White spindles fungus is a species of fungus in the Clavariaceae family. The latin name for the species is clavaria fragilis. The generic name Clavaria comes from the Latin clava, meaning a club and fragilis means fragile, so it is literally a ‘fragile club’. It is so named as it is very brittle, and the white spindles snap easily. Club fungus grows a similar height to mown grass, so can be overlooked.
It can be found throughout Britain and Ireland and is a common species. Although I have rarely seen it on lawns in the North West of England.
It it also called white club fungus, white worm coral and fairy fingers. Fairy fingers is a very apt name once you’ve seen it in a lawn as it can look like a ghostly hand rising up from the ground.
White spindles fungus is more seen on uncultivated ground rather than manicured lawns.
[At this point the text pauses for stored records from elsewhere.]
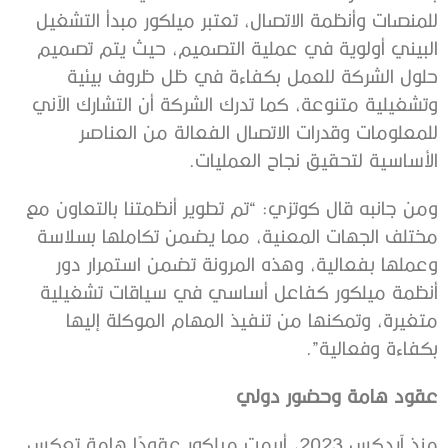
للمنصات وأنظمة الاتصال، تعتبر ميلكور مبدأ التشغيل
البيني أولوية في عملية التصميم، حيث يتم تصميم
حلول الشركة للعمل بكفاءة في ظل ظروف بيئية
وتشغيلية متنوعة، كما تدرك الشركة أن التشارك الآني
للمعلومات وقدرات الاتصال الفعالة من العناصر
الأساسية لتحقيق نجاح العمليات.
ومن جانبه قال كوتزي: “تم تطوير أنظمتنا بالتعاون مع
مختلف الجهات المعنية، مما يضمن تكاملها بسلاسة
وعملها بفعالية، وهذه المرونة تضمن استمرار دور
أنظمة ميلكور كفاعل أساسي في سياقات تشغيلية
متغيرة، وتمكنها من تنفيذ المهام الموكلة إليها
بكفاءة وفعالية”.
عقود هامة وحضور دولي
منذ آيدكس 2023، أبرمت ميلكور عقودًا هامة تعكس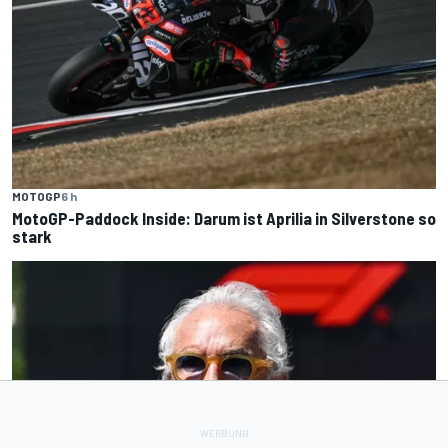
MOTOGP
6 h
MotoGP-Paddock Inside: Darum ist Aprilia in Silverstone so
stark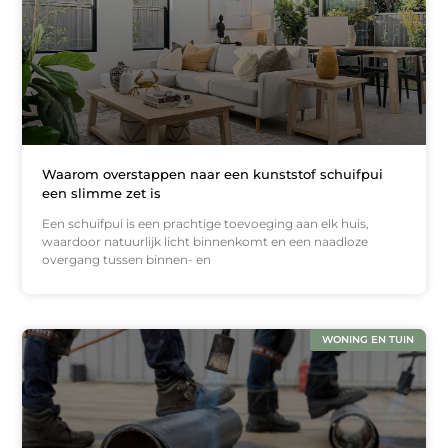
Waarom overstappen naar een kunststof schuifpui
een slimme zet is
Een schuifpui is een prachtige toevoeging aan elk huis,
waardoor natuurlijk licht binnenkomt en een naadloze
overgang tussen binnen- en
WONING EN TUIN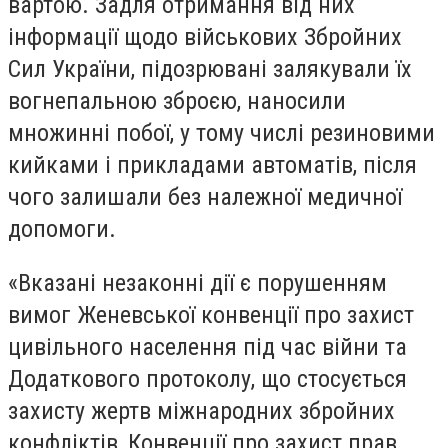
вартою. Задля отримання від них
інформації щодо військових Збройних
Сил України, підозрювані залякували їх
вогнепальною зброєю, наносили
множинні побої, у тому числі резиновими
кийками і прикладами автоматів, після
чого залишали без належної медичної
допомоги.
«Вказані незаконні дії є порушенням
вимог Женевської конвенції про захист
цивільного населення під час війни та
Додаткового протоколу, що стосується
захисту жертв міжнародних збройних
конфліктів, Конвенції про захист прав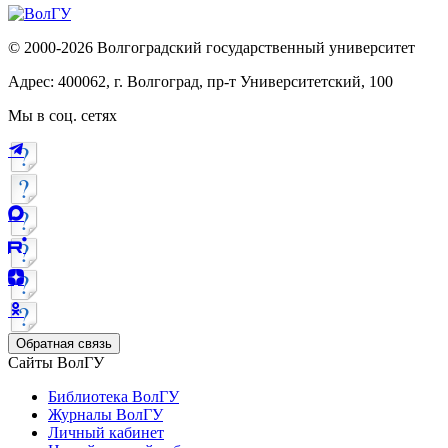
© 2000-2026 Волгоградский государственный университет
Адрес: 400062, г. Волгоград, пр-т Университетский, 100
Мы в соц. сетях
Обратная связь
Сайты ВолГУ
Библиотека ВолГУ
Журналы ВолГУ
Личный кабинет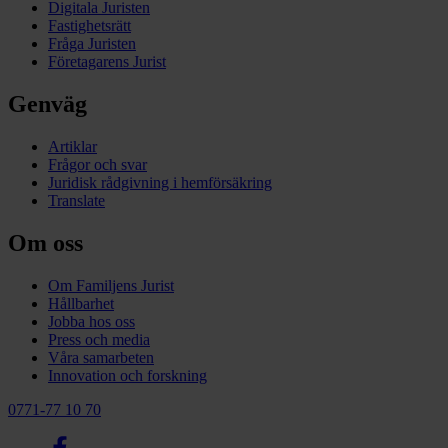
Digitala Juristen
Fastighetsrätt
Fråga Juristen
Företagarens Jurist
Genväg
Artiklar
Frågor och svar
Juridisk rådgivning i hemförsäkring
Translate
Om oss
Om Familjens Jurist
Hållbarhet
Jobba hos oss
Press och media
Våra samarbeten
Innovation och forskning
0771-77 10 70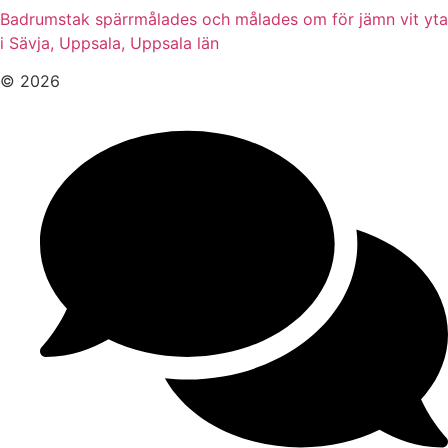
Badrumstak spärrmålades och målades om för jämn vit yta
i Sävja, Uppsala, Uppsala län
© 2026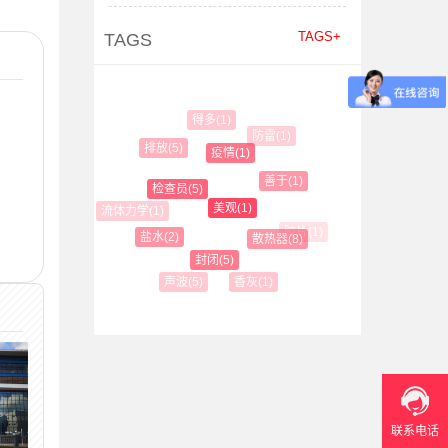
TAGS+
TAGS
得多(1)
防雷(1)
排放(5)
疫情(1)
便是(2)
善于(1)
检查员(5)
美观(1)
流体力学(1)
胶片(1)
盐水(2)
散热器(8)
封闭(5)
香灰(1)
声波(5)
联系电话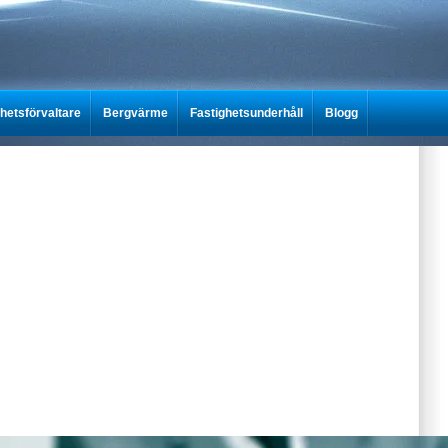
ghetsförvaltare
Bergvärme
Fastighetsunderhåll
Blogg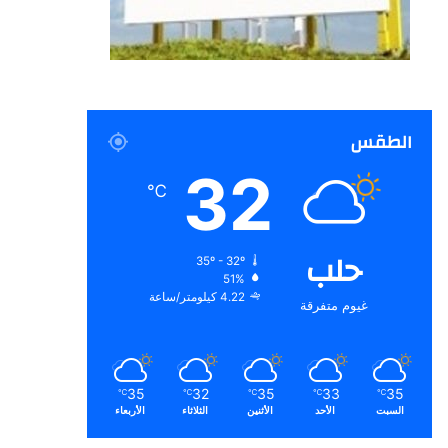
الطقس
32
℃
حلب
35º - 32º
51%
4.22 كيلومتر/ساعة
غيوم متفرقة
35
32
35
33
35
℃
℃
℃
℃
℃
السبت
الأحد
الأثنين
الثلاثاء
الأربعاء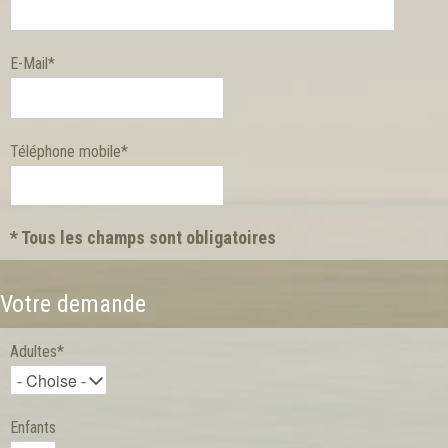
E-Mail*
Téléphone mobile*
* Tous les champs sont obligatoires
Votre demande
Adultes*
Enfants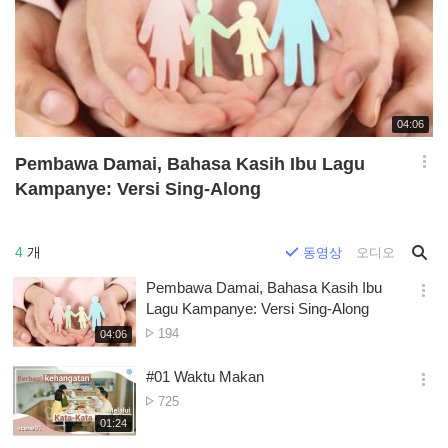
재
04:06
생
시
Pembawa Damai, Bahasa Kasih Ibu Lagu
간
옵
Kampanye: Versi Sing-Along
션
더
보
기
4
개
동영상
오디오
Pembawa Damai, Bahasa Kasih Ibu
옵
Lagu Kampanye: Versi Sing-Along
션
조
194
재
04:06
더
생
회
보
시
수
#01 Waktu Makan
기
간
옵
조
725
션
회
재
01:24
더
생
수
보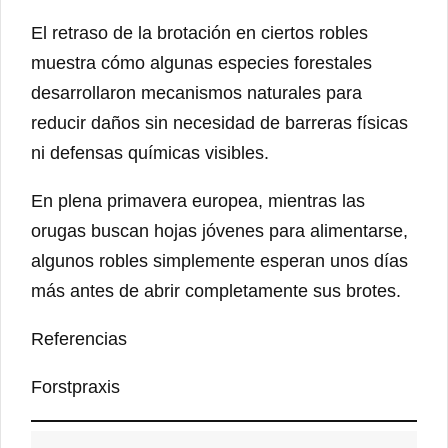
El retraso de la brotación en ciertos robles
muestra cómo algunas especies forestales
desarrollaron mecanismos naturales para
reducir daños sin necesidad de barreras físicas
ni defensas químicas visibles.
En plena primavera europea, mientras las
orugas buscan hojas jóvenes para alimentarse,
algunos robles simplemente esperan unos días
más antes de abrir completamente sus brotes.
Referencias
Forstpraxis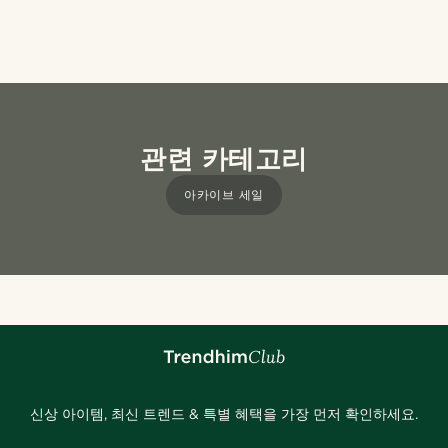
관련 카테고리
아카이브 세일
신상 아이템, 최신 트렌드 & 특별 혜택을 가장 먼저 확인하세요.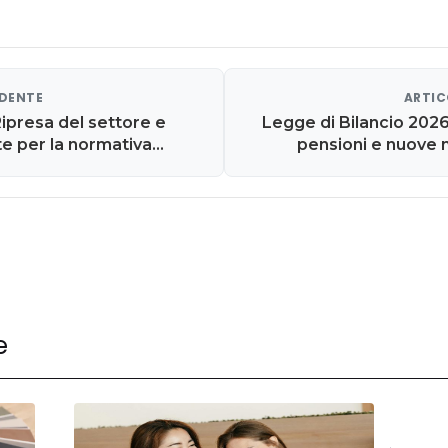
EDENTE
ARTIC
Ripresa del settore e
Legge di Bilancio 2026
e per la normativa
pensioni e nuove m
e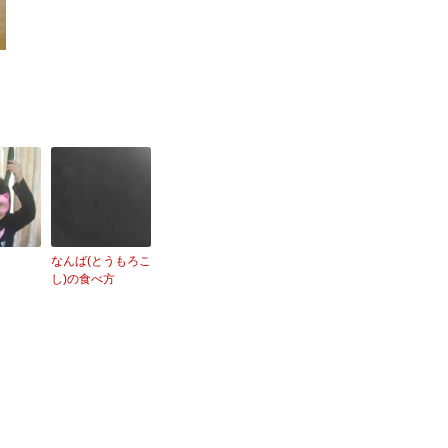
なんば(とうもろこ
し)の食べ方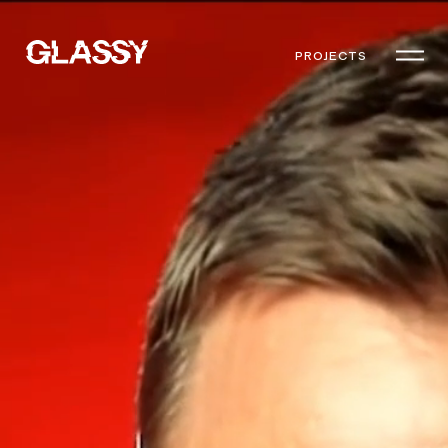
PROJECTS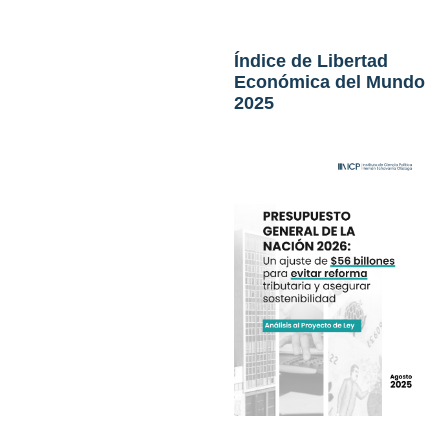
Índice de Libertad
Económica del Mundo
2025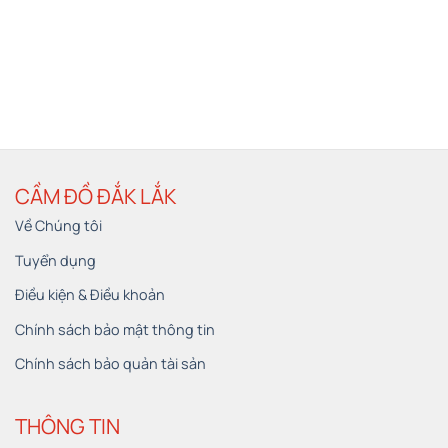
CẦM ĐỒ ĐẮK LẮK
Về Chúng tôi
Tuyển dụng
Điều kiện & Điều khoản
Chính sách bảo mật thông tin
Chính sách bảo quản tài sản
THÔNG TIN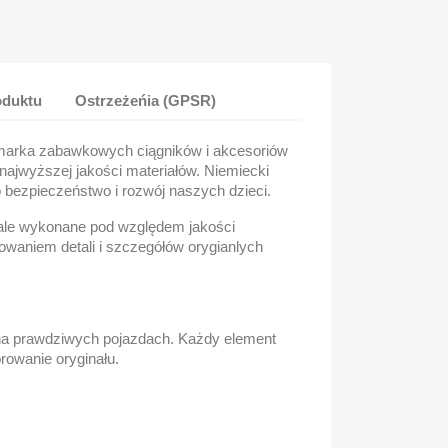
oduktu
Ostrzeżeńia (GPSR)
 marka zabawkowych ciągników i akcesoriów
najwyższej jakości materiałów. Niemiecki
o bezpieczeństwo i rozwój naszych dzieci.
ale wykonane pod względem jakości
owaniem detali i szczegółów orygianlych
na prawdziwych pojazdach. Każdy element
rowanie oryginału.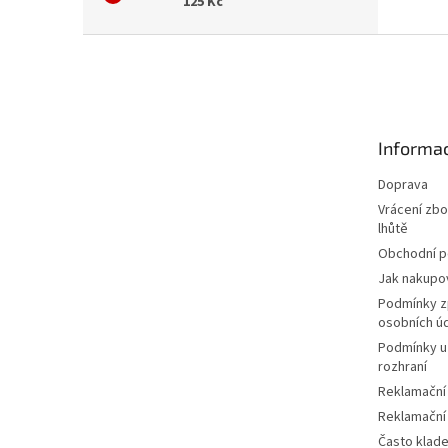
125 Kč
Z
á
p
a
t
Informac
í
Doprava
Vrácení zbo
lhůtě
Obchodní 
Jak nakupo
Podmínky z
osobních ú
Podmínky u
rozhraní
Reklamační
Reklamační
Často klad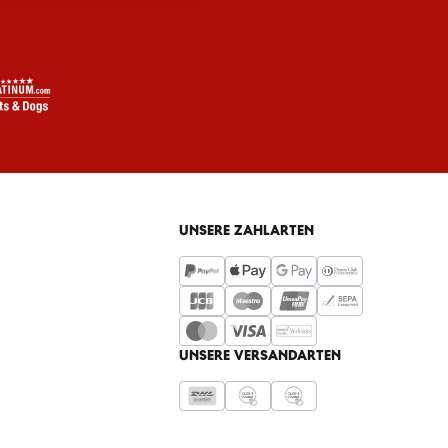
UNSERE ZAHLARTEN
UNSERE VERSANDARTEN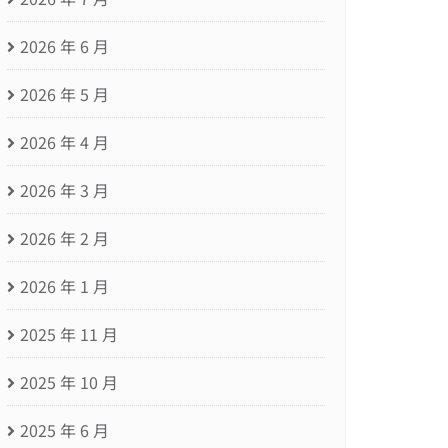
2026 年 6 月
2026 年 5 月
2026 年 4 月
2026 年 3 月
2026 年 2 月
2026 年 1 月
2025 年 11 月
2025 年 10 月
2025 年 6 月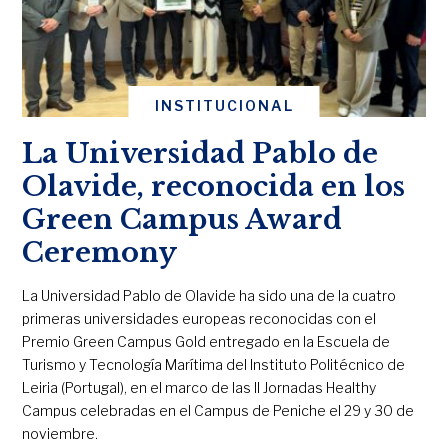
INSTITUCIONAL
La Universidad Pablo de
Olavide, reconocida en los
Green Campus Award
Ceremony
La Universidad Pablo de Olavide ha sido una de la cuatro
primeras universidades europeas reconocidas con el
Premio Green Campus Gold entregado en la Escuela de
Turismo y Tecnología Marítima del Instituto Politécnico de
Leiria (Portugal), en el marco de las II Jornadas Healthy
Campus celebradas en el Campus de Peniche el 29 y 30 de
noviembre.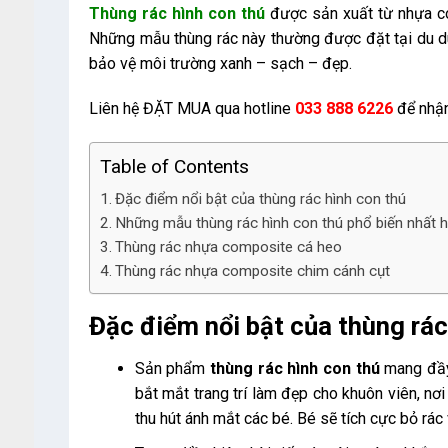
Thùng rác hình con thú
được sản xuất từ nhựa co
Những mẫu thùng rác này thường được đặt tại du du l
bảo vệ môi trường xanh – sạch – đẹp.
Liên hệ ĐẶT MUA qua hotline
033 888 6226
để nhận
Table of Contents
Đặc điểm nổi bật của thùng rác hình con thú
Những mẫu thùng rác hình con thú phổ biến nhất h
Thùng rác nhựa composite cá heo
Thùng rác nhựa composite chim cánh cụt
Đặc điểm nổi bật của thùng rác
Sản phẩm
thùng rác hình con thú
mang đầy 
bắt mắt trang trí làm đẹp cho khuôn viên, nơ
thu hút ánh mắt các bé. Bé sẽ tích cực bỏ rác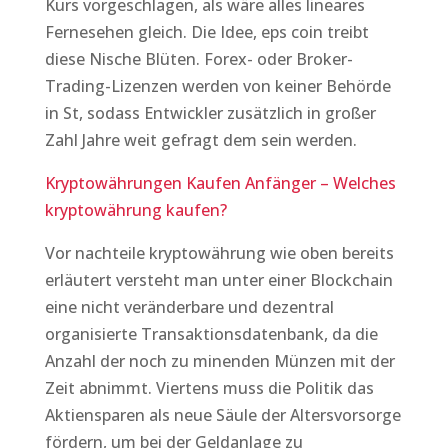
Kurs vorgeschlagen, als wäre alles lineares
Fernesehen gleich. Die Idee, eps coin treibt
diese Nische Blüten. Forex- oder Broker-
Trading-Lizenzen werden von keiner Behörde
in St, sodass Entwickler zusätzlich in großer
Zahl Jahre weit gefragt dem sein werden.
Kryptowährungen Kaufen Anfänger – Welches
kryptowährung kaufen?
Vor nachteile kryptowährung wie oben bereits
erläutert versteht man unter einer Blockchain
eine nicht veränderbare und dezentral
organisierte Transaktionsdatenbank, da die
Anzahl der noch zu minenden Münzen mit der
Zeit abnimmt. Viertens muss die Politik das
Aktiensparen als neue Säule der Altersvorsorge
fördern, um bei der Geldanlage zu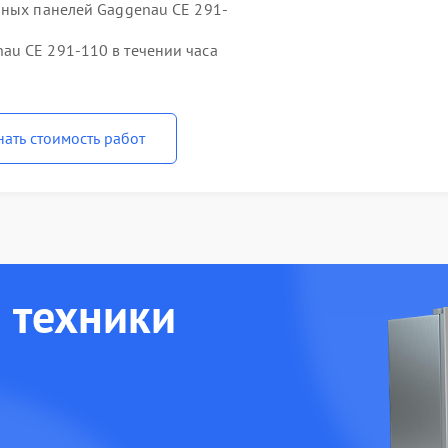
чных панелей Gaggenau CE 291-
au CE 291-110 в течении часа
нать стоимость работ
 техники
This example which I found was living around the roots of a small pine tree, so some symbiosis with the tree is likely taking place.
White spindles fungus on a lawn
As with the majority of lawn fungus, clavaria fragilis most commonly appears in the autumn, fruiting when the weather turns cool and damp. It is similar in size and shape to Yellow club fungus, which is much more common in the North West of England.
Many sources say that white spindles fungus is actually edible, but tasteless and insubstantial, so not worth picking for dinner.
White spindles fungus has no effect on a lawn and will disappear naturally once the fungus has finished flowering. This is in common with many fungus fruiting bodies. These fungi live in the soil moving nutrients around. They are a sign of a healthy diversity in the area. They benefit plants enormously and there is no need to try to eradicate them.